For the foregoing reasons, although the petition for writ of mandamus in the instant case has been denied, we hold that the complete elimination of the opportunity to be a write-in candidate violates Article VI, Section 1, of the Florida Constitution. We also hold that Sections 13 and 66 of Chapter 77-175, Laws of Florida, are invalid only to the extent they repeal the writein voting procedure contained in Sections 99.023, 101.011(2), and 101.151(5)(a), (b), Florida Statutes (1975). These repealed sections of the statute are hereby revived and shall remain in force and effect to provide a procedure for write-in candidacies in future elections until properly changed by the legislature. Henderson v. Antonacci, 62 So.2d 5 (Fla. 1952).
It is so ordered.
ENGLAND, C.J., and BOYD, SUNDBERG and HATCHETT, JJ., concur.

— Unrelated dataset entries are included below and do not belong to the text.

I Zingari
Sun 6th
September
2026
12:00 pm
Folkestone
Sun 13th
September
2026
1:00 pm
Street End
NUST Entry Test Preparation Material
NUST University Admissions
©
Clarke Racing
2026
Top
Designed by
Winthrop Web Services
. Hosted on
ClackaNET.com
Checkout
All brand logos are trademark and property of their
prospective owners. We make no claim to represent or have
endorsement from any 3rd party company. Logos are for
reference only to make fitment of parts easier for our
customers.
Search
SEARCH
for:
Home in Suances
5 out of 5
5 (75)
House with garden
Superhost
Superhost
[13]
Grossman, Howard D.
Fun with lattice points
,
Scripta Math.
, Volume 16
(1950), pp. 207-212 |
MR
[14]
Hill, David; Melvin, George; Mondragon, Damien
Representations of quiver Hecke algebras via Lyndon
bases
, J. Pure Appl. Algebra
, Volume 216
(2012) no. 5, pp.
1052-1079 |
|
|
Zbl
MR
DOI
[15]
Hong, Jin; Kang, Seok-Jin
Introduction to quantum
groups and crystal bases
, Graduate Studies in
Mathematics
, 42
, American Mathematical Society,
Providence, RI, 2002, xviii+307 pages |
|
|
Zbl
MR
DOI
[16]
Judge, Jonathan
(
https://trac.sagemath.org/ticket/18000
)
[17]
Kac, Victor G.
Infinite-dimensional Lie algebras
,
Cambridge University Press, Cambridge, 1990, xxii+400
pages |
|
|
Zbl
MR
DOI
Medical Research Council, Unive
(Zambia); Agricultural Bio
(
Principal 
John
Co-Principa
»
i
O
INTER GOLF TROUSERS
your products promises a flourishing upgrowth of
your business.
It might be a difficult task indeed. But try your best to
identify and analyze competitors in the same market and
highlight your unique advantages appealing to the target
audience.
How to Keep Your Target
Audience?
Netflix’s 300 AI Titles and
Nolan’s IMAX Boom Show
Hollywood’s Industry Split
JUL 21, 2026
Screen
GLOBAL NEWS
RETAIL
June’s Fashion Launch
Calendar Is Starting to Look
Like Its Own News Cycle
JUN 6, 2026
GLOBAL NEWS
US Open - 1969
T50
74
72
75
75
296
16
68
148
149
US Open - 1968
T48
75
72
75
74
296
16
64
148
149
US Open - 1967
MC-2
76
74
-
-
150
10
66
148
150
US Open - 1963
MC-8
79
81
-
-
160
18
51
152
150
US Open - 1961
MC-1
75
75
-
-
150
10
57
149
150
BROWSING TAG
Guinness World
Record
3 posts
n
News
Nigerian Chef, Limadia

ALDERMAN, J., dissents with an opinion, with which ADKINS, J., concurs.
ALDERMAN, Justice, dissenting.
I respectfully dissent. The present election process prohibits write-in ballots, but it allows minor party candidates or independent candidates to register at will and merely requires that they obtain signatures of three percent of the registered electors in the district or area affected by the election. The election code provides for the avoidance of costs associated with the petitioning process if the candidate is unable to pay them, and the petition forms are supplied by the state. It also provides for waiver of the filing fee if it causes an *430 undue burden on the candidate or resources are not otherwise available. In my opinion, this is a reasonable exercise of the legislature's right to impose restrictions on the election process to assure orderly and effective elections.
The elimination of write-in ballots, while at the same time providing a reasonable method of access to the ballot for minor party and independent candidates, does not constitute an unconstitutional restriction on the election process. I reach this conclusion based upon the extremely strong presumption in favor of the constitutionality of statutes that regulate the conduct of elections and because, under our present constitution, write-in ballots are not mandated. Article VI, section 1, Florida Constitution, provides:
All elections by the people shall be by direct and secret vote. General elections shall be determined by a plurality of votes cast.